Black Sigil pretty much plays out like any RPG you’ve played before, but it seems to want to imitate Chrono Trigger in its approach to everything from battling, character design, dialogue boxes, and even the landscape. You’ll even encounter techs in battle much like the multi-party member techs in that ‘other’ game. As familiar as this will seem to fans, the gameplay will be even more reminiscent. This is a classic RPG, through and through. However, with the way Black Sigil approaches this mentality, that’s not necessarily a good thing. You’ll travel from town to town in order to advance the story, and each town stocks the same sorts of items in their stores – how very typical. While all of these aspects are placed well and paced properly, there are a few hindrances that may seem minor at first glance but are in reality glaring flaws.

Traveling from place to place in any RPG is a staple of the gameplay. The overworld is an excruciating exercise, as you cannot run any faster than a walking speed. Since the areas between each town and landmark on the map are quite expansive, this means you’ll be spending way too much time getting from point A to point B. While you may run in towns and dungeons, but there’s no way to go any faster than a crippling walking speed. This wouldn’t be so bad and would only be a minor test of patience if it weren’t for the astronomical amount of random enemy encounters you’ll face while making journeys here and there. While its possible to run from battle in order to save yourself the headache, there is NO WAY that a battle literally every two steps is anywhere near necessary. Grinding in any RPG is practically required, but being forced to engage the enemy every few seconds is way too excessive.

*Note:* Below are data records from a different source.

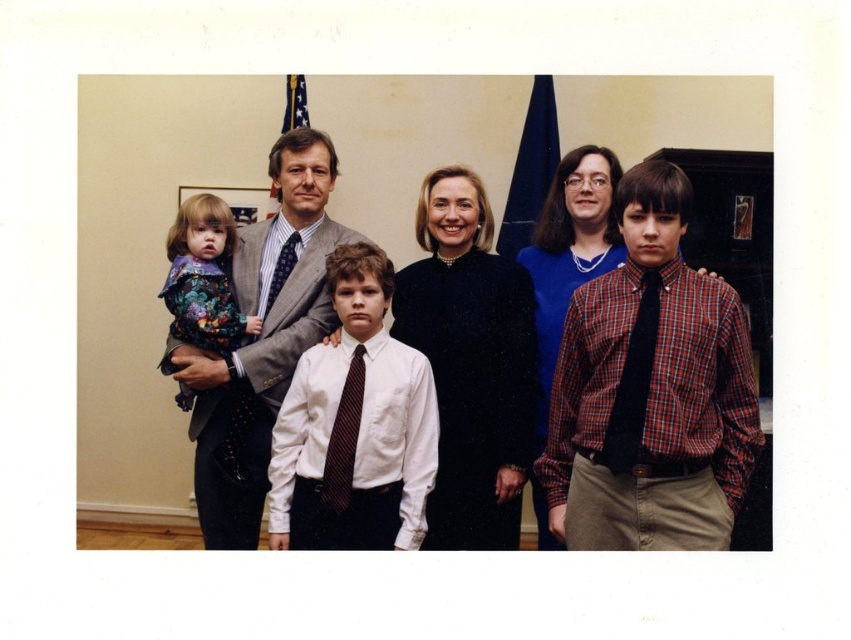 Question: Is the position of white shirt with tie at center less distant than that of striped fabric tie at center?

Choices:
 (A) no
 (B) yes

Answer: (A)

Question: Does matte black dress at center have a larger size compared to polka dot silk tie at center?

Choices:
 (A) yes
 (B) no

Answer: (A)

Question: Which point is farther from the camera taking this photo?

Choices:
 (A) (226, 216)
 (B) (621, 401)
 (C) (353, 413)
 (D) (238, 504)

Answer: (D)

Question: Which is nearer to the black silk tie at right?

Choices:
 (A) matte black dress at center
 (B) polka dot silk tie at center
 (C) white shirt with tie at center

Answer: (C)

Question: Which of the following is the closest to the observer?

Choices:
 (A) black silk tie at right
 (B) striped fabric tie at center

Answer: (A)

Question: Does white shirt with tie at center appear under floral fabric dress at left?

Choices:
 (A) yes
 (B) no

Answer: (A)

Even if you didn’t mind battling, the fights themselves never feel very satisfying. You’ll rely on an ATB gauge in order to fulfill attacks, though you must be in range in order to attack your enemy of choice. You’ll have to take note of your positioning on screen, as well as where your party members are, because the game is quite finicky when it comes to locations on the battlefield. Because it’s clunky to position your character or other party members in the correct locations, I very quickly lost interest in fights. You don’t even get any interesting special effect that accompanies fading into a battle – just a black screen. Even the game knows it’s dull. When you take out the battling and grinding, all you’re left with is a travel simulator, and I say this because you must spend so long walking and wasting time on the world map that it might as well be like walking in real life.

I enjoy my RPGs immensely, and am no stranger to grinding until I’m the proper level to face my foes, but nothing about Black Sigil: Blade of the Exiled made me want to stick it out through the monotony except forcing myself to play for the sake of this impression.  Its lackluster gameplay and derivative plot feels more assembled than inspired, and if you’re looking for a handheld RPG you have so many far better choices – heck, get the DS version of Chrono Trigger and devour it instead of this ho-hum excursion. You’ll be glad you did.